One challenge was that the company’s current infrastructure is based on legacy SNA network protocol that is not compatible with the TCP/IP protocol used in contemporary DR solutions. Burwood configured a virtual “tunnel” based on a Cisco switch, to integrate the order-processing system with the new DR solution.
Intensive Testing for Fail-safe Disaster Recovery
Upon implementing the solution, the company wanted to test a broad DR scenario far more extensive than any disaster that might occur, to encompass the entire ordering, payment processing, and delivery lifecycle.
One challenge involved the unknown number of dependencies between the Tier 1 and Tier 2 applications to be tested. In addition, the company was planning to eliminate its order processing mainframe, but had not yet implemented the new solution. Therefore, Burwood needed to design the testing exercise to accommodate the current and future state of the order processing workflow.
Working as an extension of the company’s IT team, Burwood Group interviewed roughly 70 stakeholders across the company to gather requirements and uncover hundreds of dependencies in dozens of applications. With a deep understanding of the entire ecosystem, the Burwood project team determined the optimal failover order for every application, and structured a comprehensive testing exercise that would ensure business continuity in the event of a major outage.
Given the scope of the DR test, Burwood recommended using an automated toolset to rapidly and seamlessly transition workflow from the primary systems to the DR servers. The Burwood team created the automation scripts and executed multiple iterations to resolve emerging technical issues.
Burwood Group Services:
Disaster Recovery
Data Optimization
Network Management
Program Management
Data Center Automation
Technology Strategy
The Outcome: Improved Business Continuity
Collaborating with the retailer, Burwood executed a successful DR test for all critical business processes. The four-day exercise encompassed four main sites—including two data centers—in the United States and India, and a total of 171 servers. In addition, the company gained a deeper and more detailed view of its IT environment and application dependencies. Using the playbooks and automated tools created by Burwood, the company can now respond to a disaster affecting any of the company’s core business systems.

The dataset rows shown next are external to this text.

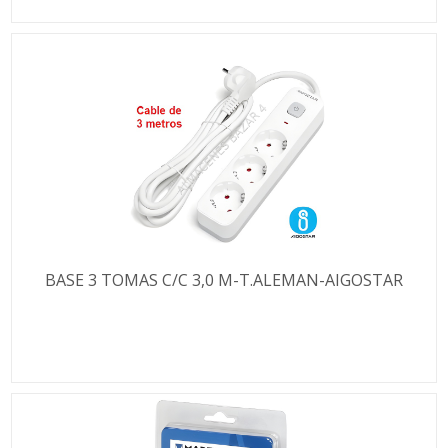
BASE 3 TOMAS C/C 3,0 M-T.ALEMAN-AIGOSTAR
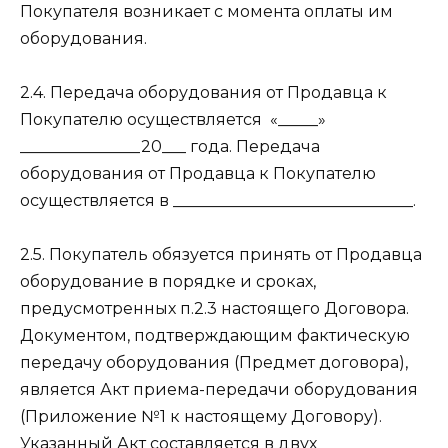
Покупателя возникает с момента оплаты им
оборудования.
2.4. Передача оборудования от Продавца к
Покупателю осуществляется
«_____»
_______________20___ года. Передача
оборудования от Продавца к Покупателю
осуществляется в ______________________________.
2.5. Покупатель обязуется принять от Продавца
оборудование в порядке и сроках,
предусмотренных п.2.3 настоящего Договора.
Документом, подтверждающим фактическую
передачу оборудования (Предмет договора),
является Акт приема-передачи оборудования
(Приложение №1 к настоящему Договору).
Указанный Акт составляется в двух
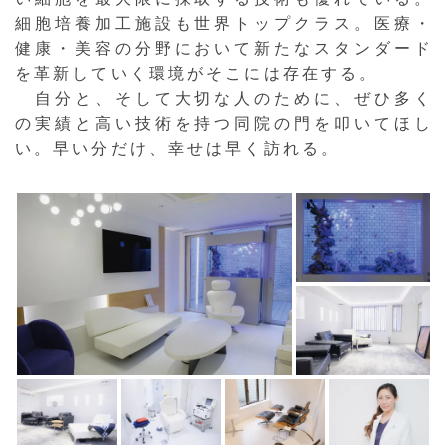
細胞培養加工施設も世界トップクラス。医療・
健康・美容の分野において新たなスタンダード
を革新していく環境がそこには存在する。
自分と、そして大切な人のために、ぜひ多く
の実績と高い技術を持つ同院の門を叩いてほし
い。早い分だけ、幸せは早く訪れる。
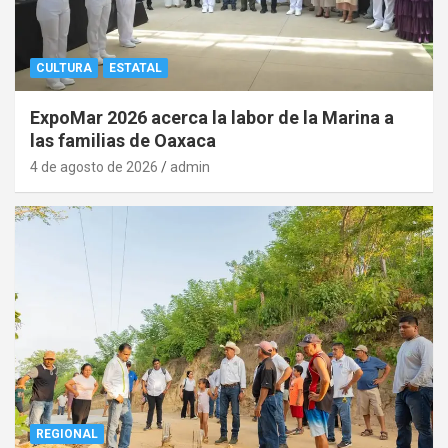
CULTURA
ESTATAL
ExpoMar 2026 acerca la labor de la Marina a
las familias de Oaxaca
4 de agosto de 2026
admin
REGIONAL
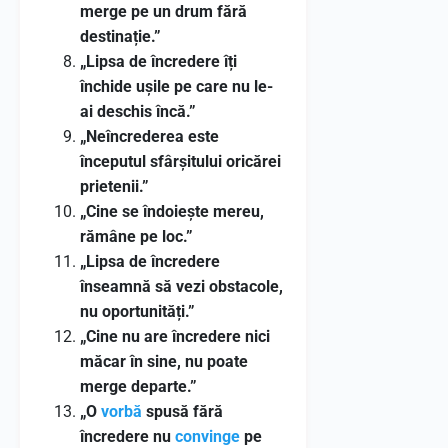
merge pe un drum fără
destinație.”
„Lipsa de încredere îți
închide ușile pe care nu le-
ai deschis încă.”
„Neîncrederea este
începutul sfârșitului oricărei
prietenii.”
„Cine se îndoiește mereu,
rămâne pe loc.”
„Lipsa de încredere
înseamnă să vezi obstacole,
nu oportunități.”
„Cine nu are încredere nici
măcar în sine, nu poate
merge departe.”
„O
vorbă
spusă fără
încredere nu
convinge
pe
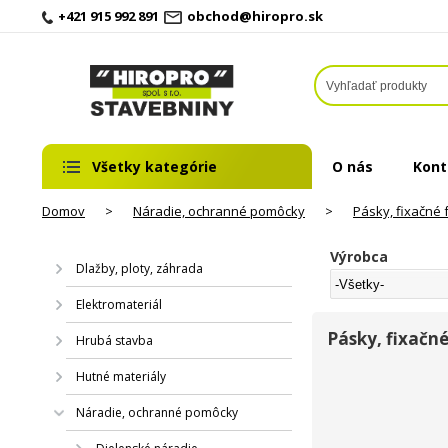
+421 915 992 891
obchod@hiropro.sk
Všetky kategórie
O nás
Kont
Domov
>
Náradie, ochranné pomôcky
>
Pásky, fixačné f
Výrobca
Dlažby, ploty, záhrada
Elektromateriál
Pásky, fixačné
Hrubá stavba
Hutné materiály
Náradie, ochranné pomôcky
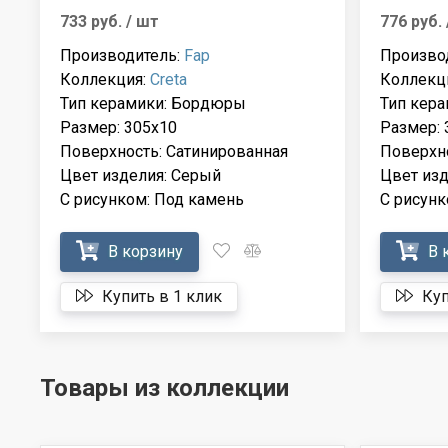
733 руб.
/ шт
776 руб.
Производитель:
Fap
Произво
Коллекция:
Creta
Коллекц
Тип керамики: Бордюры
Тип кер
Размер: 305x10
Размер: 
Поверхность: Сатинированная
Поверхно
Цвет изделия: Серый
Цвет изд
С рисунком: Под камень
С рисунк
В корзину
В 
Купить в 1 клик
Куп
Товары из коллекции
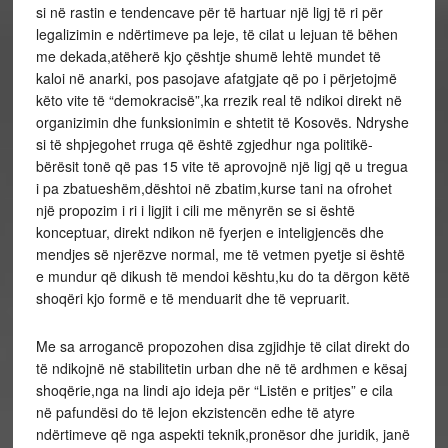
si në rastin e tendencave për të hartuar një ligj të ri për
legalizimin e ndërtimeve pa leje, të cilat u lejuan të bëhen
me dekada,atëherë kjo çështje shumë lehtë mundet të
kaloi në anarki, pos pasojave afatgjate që po i përjetojmë
këto vite të “demokracisë”,ka rrezik real të ndikoi direkt në
organizimin dhe funksionimin e shtetit të Kosovës. Ndryshe
si të shpjegohet rruga që është zgjedhur nga politikë-
bërësit tonë që pas 15 vite të aprovojnë një ligj që u tregua
i pa zbatueshëm,dështoi në zbatim,kurse tani na ofrohet
një propozim i ri i ligjit i cili me mënyrën se si është
konceptuar, direkt ndikon në fyerjen e inteligjencës dhe
mendjes së njerëzve normal, me të vetmen pyetje si është
e mundur që dikush të mendoi kështu,ku do ta dërgon këtë
shoqëri kjo formë e të menduarit dhe të vepruarit.
Me sa arrogancë propozohen disa zgjidhje të cilat direkt do
të ndikojnë në stabilitetin urban dhe në të ardhmen e kësaj
shoqërie,nga na lindi ajo ideja për “Listën e pritjes” e cila
në pafundësi do të lejon ekzistencën edhe të atyre
ndërtimeve që nga aspekti teknik,pronësor dhe juridik, janë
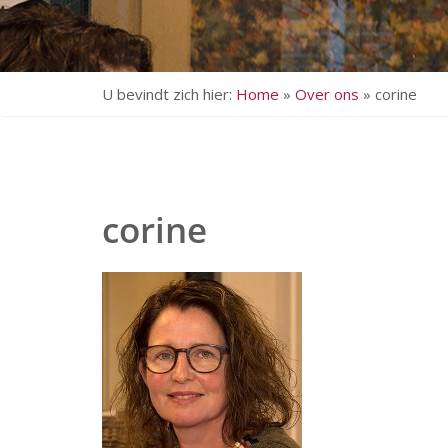
U bevindt zich hier:
Home
»
Over ons
»
corine
corine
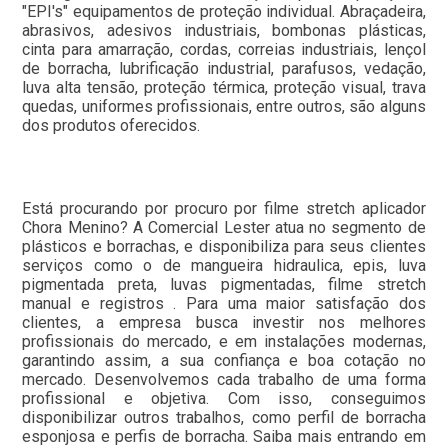
"EPI's" equipamentos de proteção individual. Abraçadeira,
abrasivos, adesivos industriais, bombonas plásticas,
cinta para amarração, cordas, correias industriais, lençol
de borracha, lubrificação industrial, parafusos, vedação,
luva alta tensão, proteção térmica, proteção visual, trava
quedas, uniformes profissionais, entre outros, são alguns
dos produtos oferecidos.
Está procurando por procuro por filme stretch aplicador
Chora Menino? A Comercial Lester atua no segmento de
plásticos e borrachas, e disponibiliza para seus clientes
serviços como o de mangueira hidraulica, epis, luva
pigmentada preta, luvas pigmentadas, filme stretch
manual e registros . Para uma maior satisfação dos
clientes, a empresa busca investir nos melhores
profissionais do mercado, e em instalações modernas,
garantindo assim, a sua confiança e boa cotação no
mercado. Desenvolvemos cada trabalho de uma forma
profissional e objetiva. Com isso, conseguimos
disponibilizar outros trabalhos, como perfil de borracha
esponjosa e perfis de borracha. Saiba mais entrando em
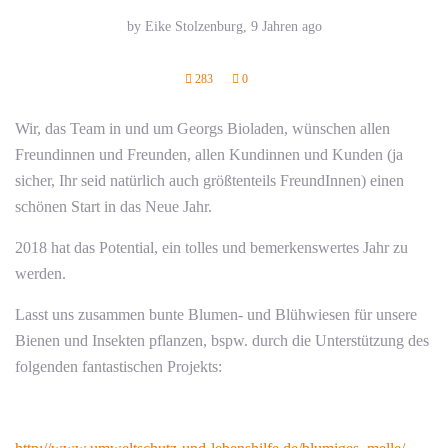
by Eike Stolzenburg,
9 Jahren ago
283
0
Wir, das Team in und um Georgs Bioladen, wünschen allen
Freundinnen und Freunden, allen Kundinnen und Kunden (ja
sicher, Ihr seid natürlich auch größtenteils FreundInnen) einen
schönen Start in das Neue Jahr.
2018 hat das Potential, ein tolles und bemerkenswertes Jahr zu
werden.
Lasst uns zusammen bunte Blumen- und Blühwiesen für unsere
Bienen und Insekten pflanzen, bspw. durch die Unterstützung des
folgenden fantastischen Projekts:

Now that an isolated DR network is in place, the company can use it not only for testing DR, but also for testing application upgrades without risking the critical production environment. Based on the success of the order-processing DR solution and testing, Burwood and the retail company are now creating a DR and refresh strategy solution for all of the company’s applications and data. Most important, the exercise demonstrated that the business could withstand a major disruption without missing a beat. For senior management, that assurance means confidence and peace of mind.